MapServer banner Home | Docs | Issue Tracker | FAQ | Download
en de es fr zh_cn it

MS RFC 56: Tighten control of access to mapfiles and templates

Date:2009/03/24
Authors:Daniel Morissette
Contact:dmorissette at mapgears.com
Authors:Steve Lime
Contact:steve.lime at dnr.state.mn.us
Last Edited:2009/03/26
Status:Adopted and implemented (2009/03/26)
Version:MapServer 5.4.0, 5.2.2, and 4.10.4.
Id:$Id$

Overview

MapServer versions 5.2.1 and older could potentially be used to access arbitrary files via the creation of mapfiles or templates in untrusted directories.

This RFC proposes a mechanism to tighten access control on mapfiles and templates and limit the risk of leaking arbitrary file contents.

The new access control mechanisms will be implemented and released in MapServer 5.4.0, 5.2.2 and 4.10.4.

Technical Solution

The following mechanisms will be put in place:

  • Enforce the requirement for the MAP keyword at the beginning of mapfiles and for the SYMBOLSET keyword at the beginning of SYMBOLSETs.
  • Require a Magic String at the beginning of all MapServer templates
  • Use of environment variables to control and restrict access to mapfiles by the mapserv CGI:
    • MS_MAP_PATTERN
    • MS_MAP_NO_PATH

Each of the points above are described in more details in the following sections.

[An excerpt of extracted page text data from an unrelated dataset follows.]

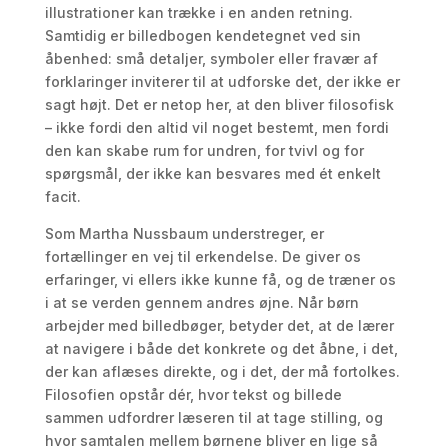
illustrationer kan trække i en anden retning.
Samtidig er billedbogen kendetegnet ved sin
åbenhed: små detaljer, symboler eller fravær af
forklaringer inviterer til at udforske det, der ikke er
sagt højt. Det er netop her, at den bliver filosofisk
– ikke fordi den altid vil noget bestemt, men fordi
den kan skabe rum for undren, for tvivl og for
spørgsmål, der ikke kan besvares med ét enkelt
facit.
Som Martha Nussbaum understreger, er
fortællinger en vej til erkendelse. De giver os
erfaringer, vi ellers ikke kunne få, og de træner os
i at se verden gennem andres øjne. Når børn
arbejder med billedbøger, betyder det, at de lærer
at navigere i både det konkrete og det åbne, i det,
der kan aflæses direkte, og i det, der må fortolkes.
Filosofien opstår dér, hvor tekst og billede
sammen udfordrer læseren til at tage stilling, og
hvor samtalen mellem børnene bliver en lige så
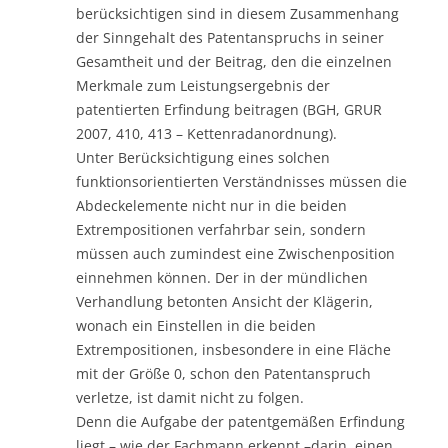
berücksichtigen sind in diesem Zusammenhang
der Sinngehalt des Patentanspruchs in seiner
Gesamtheit und der Beitrag, den die einzelnen
Merkmale zum Leistungsergebnis der
patentierten Erfindung beitragen (BGH, GRUR
2007, 410, 413 – Kettenradanordnung).
Unter Berücksichtigung eines solchen
funktionsorientierten Verständnisses müssen die
Abdeckelemente nicht nur in die beiden
Extrempositionen verfahrbar sein, sondern
müssen auch zumindest eine Zwischenposition
einnehmen können. Der in der mündlichen
Verhandlung betonten Ansicht der Klägerin,
wonach ein Einstellen in die beiden
Extrempositionen, insbesondere in eine Fläche
mit der Größe 0, schon den Patentanspruch
verletze, ist damit nicht zu folgen.
Denn die Aufgabe der patentgemäßen Erfindung
liegt – wie der Fachmann erkennt –darin, einen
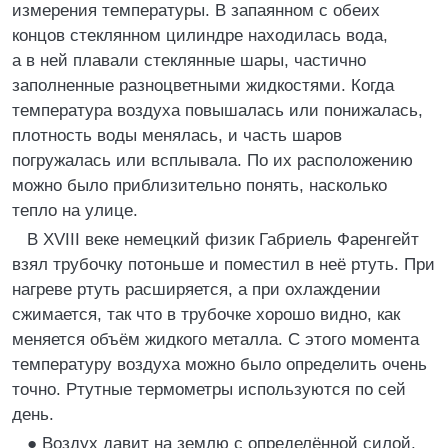
измерения температуры. В запаянном с обеих
концов стеклянном цилиндре находилась вода,
а в ней плавали стеклянные шары, частично
заполненные разноцветными жидкостями. Когда
температура воздуха повышалась или понижалась,
плотность воды менялась, и часть шаров
погружалась или всплывала. По их расположению
можно было приблизительно понять, насколько
тепло на улице.
В XVIII веке немецкий физик Габриель Фаренгейт
взял трубочку потоньше и поместил в неё ртуть. При
нагреве ртуть расширяется, а при охлаждении
сжимается, так что в трубочке хорошо видно, как
меняется объём жидкого металла. С этого момента
температуру воздуха можно было определить очень
точно. Ртутные термометры используются по сей
день.
● Воздух давит на землю с определённой силой.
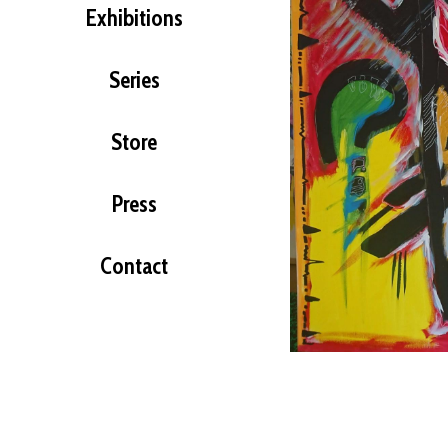
Exhibitions
Series
Store
Press
Contact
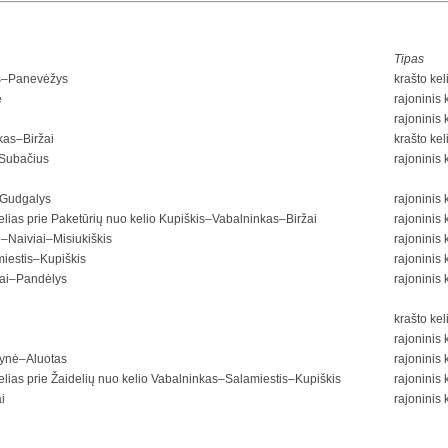
Tipas
is–Panevėžys
krašto kel
ė
rajoninis 
rajoninis 
kas–Biržai
krašto kel
–Subačius
rajoninis 
–Gudgalys
rajoninis 
elias prie Paketūrių nuo kelio Kupiškis–Vabalninkas–Biržai
rajoninis 
–Naiviai–Misiukiškis
rajoninis 
iestis–Kupiškis
rajoninis 
iai–Pandėlys
rajoninis 
krašto kel
rajoninis 
ynė–Aluotas
rajoninis 
elias prie Žaidelių nuo kelio Vabalninkas–Salamiestis–Kupiškis
rajoninis 
i
rajoninis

Enforce the requirement for the MAP and SYMBOLSET keywords

The MAP and SYMBOLSET keywords used to be optional at the beginning of mapfiles and symbolsets respectively.

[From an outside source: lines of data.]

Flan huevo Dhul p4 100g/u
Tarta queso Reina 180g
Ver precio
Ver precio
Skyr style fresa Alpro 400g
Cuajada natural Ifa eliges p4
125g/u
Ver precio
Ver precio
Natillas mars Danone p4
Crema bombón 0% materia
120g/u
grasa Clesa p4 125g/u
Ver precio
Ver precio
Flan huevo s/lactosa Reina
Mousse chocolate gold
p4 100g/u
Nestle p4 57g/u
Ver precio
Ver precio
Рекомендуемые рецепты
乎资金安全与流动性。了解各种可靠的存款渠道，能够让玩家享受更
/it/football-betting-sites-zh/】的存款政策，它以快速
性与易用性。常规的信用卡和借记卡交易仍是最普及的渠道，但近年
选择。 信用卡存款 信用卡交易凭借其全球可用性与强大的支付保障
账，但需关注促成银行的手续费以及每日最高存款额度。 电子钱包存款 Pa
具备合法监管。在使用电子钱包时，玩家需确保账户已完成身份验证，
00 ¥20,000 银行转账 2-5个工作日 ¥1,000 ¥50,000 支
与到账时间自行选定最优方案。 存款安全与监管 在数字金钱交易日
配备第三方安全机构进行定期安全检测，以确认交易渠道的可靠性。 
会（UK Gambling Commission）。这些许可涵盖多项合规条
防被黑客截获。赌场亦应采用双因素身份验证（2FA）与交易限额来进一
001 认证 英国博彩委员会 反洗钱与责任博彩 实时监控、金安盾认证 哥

With this change, the MAP keyword will be required on the first line of mapfiles and the SYMBOLSET keyword required on the first line of symbolset files.

If the keyword is missing then the parser will reject the file.

Require a Magic String at the beginning of all MapServer templates

With this change, the first line of a template must contain the “MapServer Template” magic string which can be surrounded by comment delimiters in the format of the template to facilitate template editing (see examples below). The first line of the template file will automatically be stripped from the template and will not be included in the MapServer output.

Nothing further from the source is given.